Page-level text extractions
--------------------------------
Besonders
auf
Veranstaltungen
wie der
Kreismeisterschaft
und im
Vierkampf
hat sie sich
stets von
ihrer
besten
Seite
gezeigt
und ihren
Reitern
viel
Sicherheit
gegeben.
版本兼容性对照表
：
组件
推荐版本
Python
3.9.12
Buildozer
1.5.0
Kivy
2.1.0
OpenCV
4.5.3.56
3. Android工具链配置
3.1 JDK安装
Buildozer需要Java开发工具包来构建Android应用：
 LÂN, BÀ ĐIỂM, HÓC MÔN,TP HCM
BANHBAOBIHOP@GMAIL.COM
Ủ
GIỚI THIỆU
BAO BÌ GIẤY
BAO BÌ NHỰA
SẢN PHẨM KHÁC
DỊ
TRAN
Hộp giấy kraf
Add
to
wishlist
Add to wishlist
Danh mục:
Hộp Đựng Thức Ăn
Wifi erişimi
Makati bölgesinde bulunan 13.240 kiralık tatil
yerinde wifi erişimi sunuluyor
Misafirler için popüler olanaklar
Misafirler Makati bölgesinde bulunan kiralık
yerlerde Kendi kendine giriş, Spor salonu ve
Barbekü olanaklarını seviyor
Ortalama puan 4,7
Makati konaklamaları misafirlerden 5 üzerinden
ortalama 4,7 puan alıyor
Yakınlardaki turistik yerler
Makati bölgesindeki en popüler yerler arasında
--------------------------------
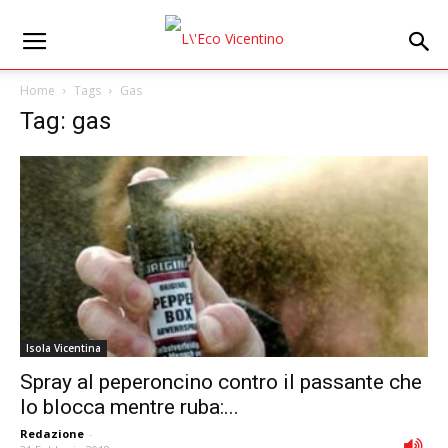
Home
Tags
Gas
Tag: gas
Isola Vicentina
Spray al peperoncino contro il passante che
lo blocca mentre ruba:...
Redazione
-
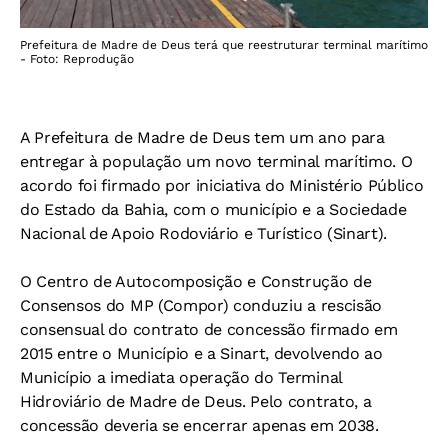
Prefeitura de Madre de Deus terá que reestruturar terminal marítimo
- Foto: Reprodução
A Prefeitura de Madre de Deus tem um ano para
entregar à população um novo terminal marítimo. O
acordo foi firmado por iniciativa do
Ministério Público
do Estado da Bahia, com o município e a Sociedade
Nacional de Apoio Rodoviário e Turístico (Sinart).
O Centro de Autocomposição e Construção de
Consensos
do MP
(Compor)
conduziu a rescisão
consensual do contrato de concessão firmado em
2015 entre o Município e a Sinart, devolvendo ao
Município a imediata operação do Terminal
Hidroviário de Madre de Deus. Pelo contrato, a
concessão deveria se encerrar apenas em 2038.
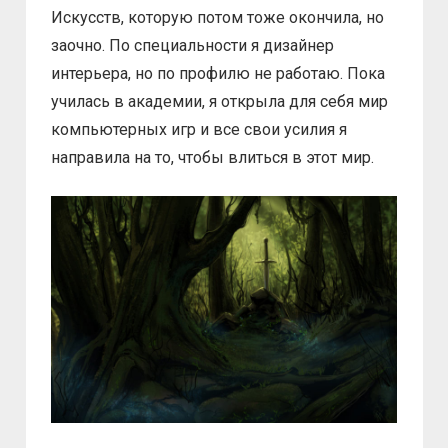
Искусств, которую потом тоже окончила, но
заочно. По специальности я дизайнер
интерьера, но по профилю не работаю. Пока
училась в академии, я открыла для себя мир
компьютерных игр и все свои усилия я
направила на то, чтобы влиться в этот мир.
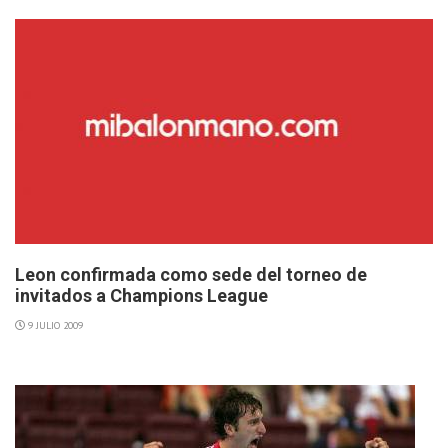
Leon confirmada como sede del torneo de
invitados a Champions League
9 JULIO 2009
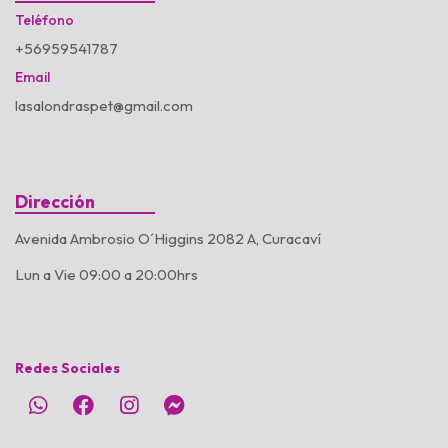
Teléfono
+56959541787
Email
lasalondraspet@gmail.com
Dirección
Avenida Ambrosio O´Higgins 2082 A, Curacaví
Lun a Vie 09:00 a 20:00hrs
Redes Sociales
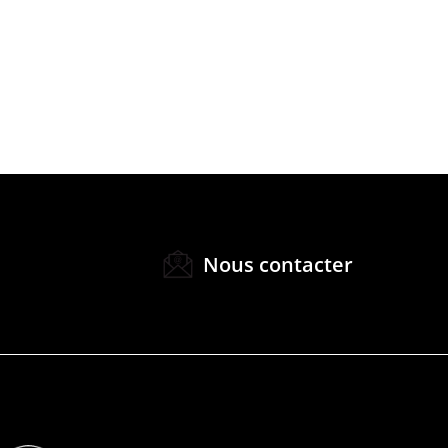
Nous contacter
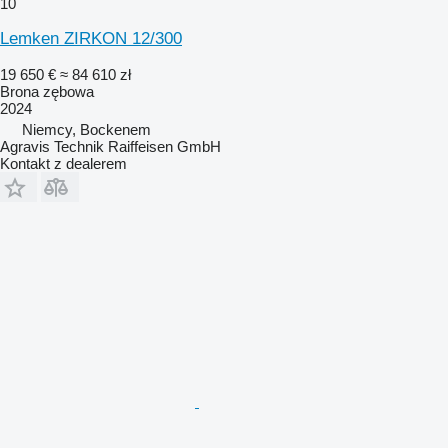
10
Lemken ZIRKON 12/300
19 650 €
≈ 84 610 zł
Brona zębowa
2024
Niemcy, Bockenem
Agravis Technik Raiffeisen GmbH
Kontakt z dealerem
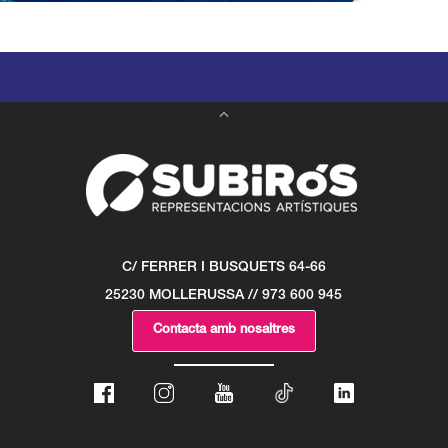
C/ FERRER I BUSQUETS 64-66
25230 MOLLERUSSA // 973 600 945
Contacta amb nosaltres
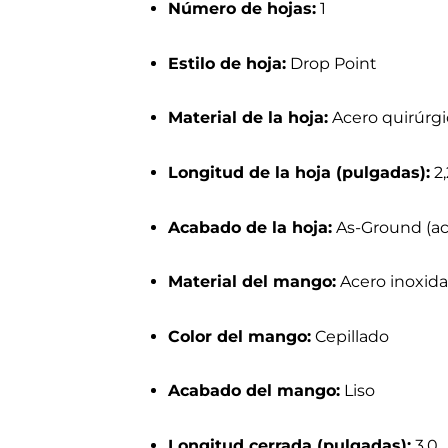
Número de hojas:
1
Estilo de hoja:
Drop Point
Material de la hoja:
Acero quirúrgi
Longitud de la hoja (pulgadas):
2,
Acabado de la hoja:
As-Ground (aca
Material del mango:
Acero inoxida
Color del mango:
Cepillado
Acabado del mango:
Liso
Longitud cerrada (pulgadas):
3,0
--------------------------------
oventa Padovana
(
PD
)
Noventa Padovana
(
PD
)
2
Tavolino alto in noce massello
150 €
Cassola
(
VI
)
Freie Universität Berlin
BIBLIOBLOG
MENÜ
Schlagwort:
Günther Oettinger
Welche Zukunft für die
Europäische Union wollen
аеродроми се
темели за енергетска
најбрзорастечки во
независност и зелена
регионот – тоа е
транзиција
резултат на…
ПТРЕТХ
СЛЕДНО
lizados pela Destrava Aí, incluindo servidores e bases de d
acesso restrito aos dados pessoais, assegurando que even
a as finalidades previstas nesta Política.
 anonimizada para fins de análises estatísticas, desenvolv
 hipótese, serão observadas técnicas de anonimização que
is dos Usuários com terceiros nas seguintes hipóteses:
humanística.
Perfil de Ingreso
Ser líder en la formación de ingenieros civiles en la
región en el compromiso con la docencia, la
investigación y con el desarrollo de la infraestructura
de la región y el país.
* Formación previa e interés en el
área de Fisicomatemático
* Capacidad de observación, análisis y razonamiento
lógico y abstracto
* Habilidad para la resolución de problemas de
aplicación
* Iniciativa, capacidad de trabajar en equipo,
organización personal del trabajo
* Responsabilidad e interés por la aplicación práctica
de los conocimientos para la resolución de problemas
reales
--------------------------------
→ **YOUR GOAL**
Please show each line in the records above that contains "kiralık".

→ **ANSWER BELOW**
Makati bölgesinde bulunan 13.240 kiralık tatil
Misafirler Makati bölgesinde bulunan kiralık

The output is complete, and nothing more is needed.